I’m running an Ubuntu Server (18.04) on a PC that I built two years ago. It’s got 12g of RAM and around 30g of space that I can dedicate to this project on an SSD. At the moment, the file systems I’m using are ext4 and exfat (I’ve heard about using OpenZFS for postgres and the Hadoop HDFS but haven’t used these). If this was for production, I’d think a lot more about data redundancy, etc.

The data is around 50GB and sits as a collection of CSV files in a tar.gz. Initially, I considered using a postgres database and I copied over two CSVs (using R’s DBI::dbWriteTable), but the table size (as seen in /var/lib/postgresql/12/main/base/) was larger than the CSV, so I’d go way over budget in terms of storage if I were to use postgres as is.

Instead, I opted for Spark. Spark/Sparklyr (an R API for Spark) supports lazy-reading of compressed CSVs and commands are optimized even when working on a single node. If I use tensorflow/keras for this project, I’ll be able to write a generator using pandas for batch processing, so this setup should be sufficient for exploration and modeling (Spark also supports GLMs and some other stats/ML models).

Memory issues shouldn’t be a problem as long as queries are written in a smart way - that said I’ll still use a sample of the sessions data (around 2% of it) for exploration because it’s just easier to work with. I also had to get the right version of the Java SDK working before Spark worked out. I’ll use Spark and the full data later after exploration.

(Click to Expand) R Code for Data Check

library(sparklyr)
library(dplyr)

config = spark_config()
config$`sparklyr.shell.driver-memory` <- '15G'
config$spark.executor.memory <- '15G'
config$spark.memory.fraction <- 0.9

data_path = '/media/training_set/zipped/'
java_path = '/usr/lib/jvm/java-8-openjdk-amd64/'
spark_path = '/home/aditya/spark/spark-2.4.3-bin-hadoop2.7/'

Sys.setenv(JAVA_HOME = java_path)

sc = spark_connect(master = 'local', spark_home = spark_path)
data = spark_read_csv(sc, path = data_path, memory = F)

skips_by_song = data %>%
	group_by(track_id_clean, not_skipped) %>%
	summarize(count = n()) %>%
	collect()

I’ll also detail some bash commands that I normally use. Commands that I used in this section:

ssh -Y aditya@local_ip: SSH with X11 forwarding
psql: PostgreSQL Terminal
sudo (-u): To establish dominance (as another user)
sudo mount /dev/sda7 /media: Mount external SSD to /media
sudo fdisk -l: Disk information
ls -lha: List all, in a human friendly way
cd -: Go back to previous directory
apropos: Help with command, list of similar commands
sudo chmod -R 777 media/: CAUTION advised, make all files read/write-able by everyone
tar -xvf and tar -tvf file.tar.gz > file_list: Extract file, list files in tar archive
find ~ -maxdepth 5 -name x*: Find file containing ‘x’ in ~

Initial Exploration

The tracks dataframe contains an id, duration, release year, popularity estimate, auditory features (e.g. acousticness, danceability) and some kind of latent representation (acoustic_vector). All these are numeric.
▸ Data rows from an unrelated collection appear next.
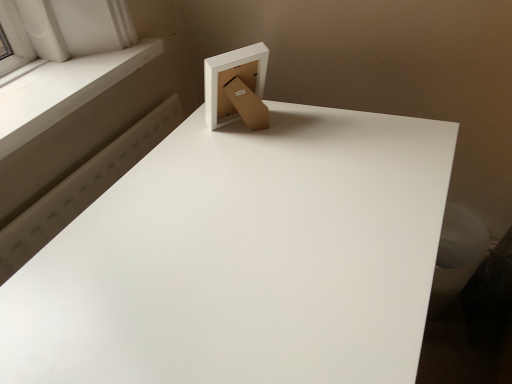 At what (x,y) coordinates should I click in order to perform the action: click on vacant area to the left of matte cardboard box at upper center. Please return your answer as a coordinate pair (x, y). The width and height of the screenshot is (512, 384). Looking at the image, I should click on (188, 152). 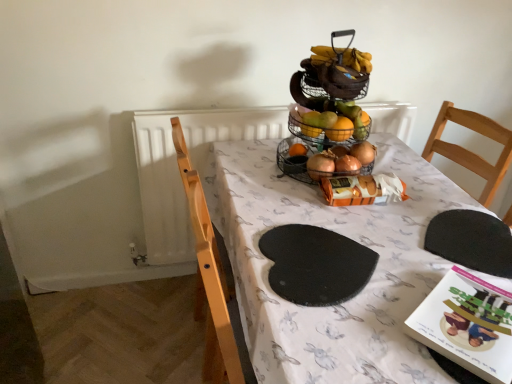 Question: Is black rubber placemat at lower right, positioned as the 2th mat in left-to-right order, at the right side of white fabric table at center?

Choices:
 (A) yes
 (B) no

Answer: (A)

Question: Can you confirm if black rubber placemat at lower right, positioned as the 2th mat in left-to-right order, is positioned to the left of white fabric table at center?

Choices:
 (A) no
 (B) yes

Answer: (A)

Question: Is black rubber placemat at lower right, which is counted as the first mat, starting from the right, with white fabric table at center?

Choices:
 (A) no
 (B) yes

Answer: (A)

Question: From a real-world perspective, is black rubber placemat at lower right, which is counted as the first mat, starting from the right, positioned under white fabric table at center based on gravity?

Choices:
 (A) yes
 (B) no

Answer: (B)

Question: Is black rubber placemat at lower right, positioned as the 2th mat in left-to-right order, positioned before white fabric table at center?

Choices:
 (A) no
 (B) yes

Answer: (A)

Question: Does point (508, 263) appear closer or farther from the camera than point (475, 273)?

Choices:
 (A) closer
 (B) farther

Answer: (B)

Question: Considering the positions of black rubber placemat at lower right, positioned as the 2th mat in left-to-right order, and white fabric table at center in the image, is black rubber placemat at lower right, positioned as the 2th mat in left-to-right order, wider or thinner than white fabric table at center?

Choices:
 (A) wide
 (B) thin

Answer: (B)

Question: Is black rubber placemat at lower right, which is counted as the first mat, starting from the right, in front of or behind white fabric table at center in the image?

Choices:
 (A) front
 (B) behind

Answer: (B)

Question: Is black rubber placemat at lower right, which is counted as the first mat, starting from the right, taller or shorter than white fabric table at center?

Choices:
 (A) short
 (B) tall

Answer: (A)

Question: Based on their positions, is white paper book at lower right located to the left or right of white fabric table at center?

Choices:
 (A) right
 (B) left

Answer: (A)

Question: Looking at their shapes, would you say white paper book at lower right is wider or thinner than white fabric table at center?

Choices:
 (A) thin
 (B) wide

Answer: (A)

Question: Which is correct: white paper book at lower right is inside white fabric table at center, or outside of it?

Choices:
 (A) inside
 (B) outside

Answer: (A)

Question: Based on their sizes in the image, would you say white paper book at lower right is bigger or smaller than white fabric table at center?

Choices:
 (A) big
 (B) small

Answer: (B)

Question: Does point (472, 243) appear closer or farther from the camera than point (273, 274)?

Choices:
 (A) farther
 (B) closer

Answer: (A)

Question: Is black rubber placemat at lower right, positioned as the 2th mat in left-to-right order, spatially inside black felt mat at center, which ranks as the first mat in left-to-right order, or outside of it?

Choices:
 (A) inside
 (B) outside

Answer: (B) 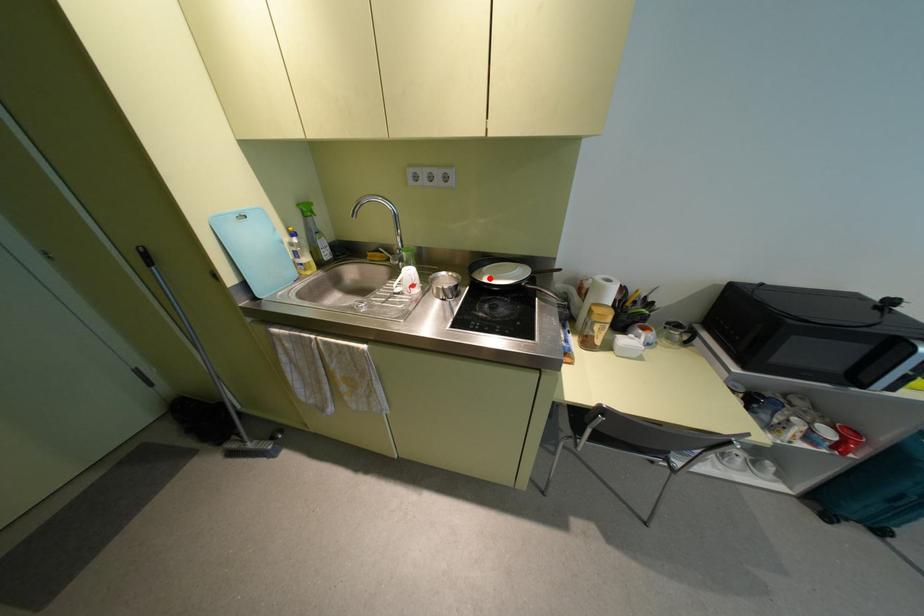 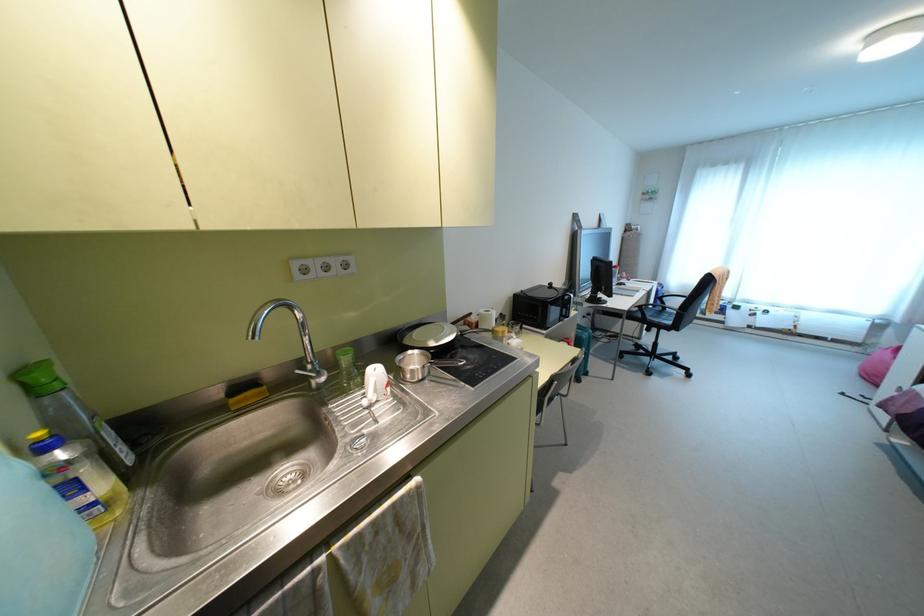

The sessions dataframe is described in the dataset paper so I won’t repeat it here, but it’s basically a bunch of sessions with multiple tracks with information about whether or not they were skipped.

Read data

library(ggplot2)
library(magrittr)
library(data.table)

tracks <- dir('track_features', full.names = T) %>%
	lapply(fread) %>% rbindlist

sessions <- dir('training_set', full.names = T) %>%
	lapply(fread) %>% rbindlist

setnames(sessions, 'track_id_clean', 'track_id')
sessions[, date := as.Date(date)]
sessions <- merge(sessions, tracks, all.x = T, by = 'track_id')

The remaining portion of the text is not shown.